DATA SHOWN:
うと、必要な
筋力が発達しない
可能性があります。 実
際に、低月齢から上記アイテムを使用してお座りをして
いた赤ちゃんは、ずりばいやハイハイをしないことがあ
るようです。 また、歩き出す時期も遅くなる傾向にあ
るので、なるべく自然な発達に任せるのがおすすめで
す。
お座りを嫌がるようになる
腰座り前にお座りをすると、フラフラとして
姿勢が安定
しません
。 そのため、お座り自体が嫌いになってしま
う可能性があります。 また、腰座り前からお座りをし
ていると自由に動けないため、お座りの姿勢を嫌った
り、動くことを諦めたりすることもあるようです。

WHAT TO DO: Every entry in the listing above is to be repeated verbatim.

RESULT:
うと、必要な
筋力が発達しない
可能性があります。 実
際に、低月齢から上記アイテムを使用してお座りをして
いた赤ちゃんは、ずりばいやハイハイをしないことがあ
るようです。 また、歩き出す時期も遅くなる傾向にあ
るので、なるべく自然な発達に任せるのがおすすめで
す。
お座りを嫌がるようになる
腰座り前にお座りをすると、フラフラとして
姿勢が安定
しません
。 そのため、お座り自体が嫌いになってしま
う可能性があります。 また、腰座り前からお座りをし
ていると自由に動けないため、お座りの姿勢を嫌った
り、動くことを諦めたりすることもあるようです。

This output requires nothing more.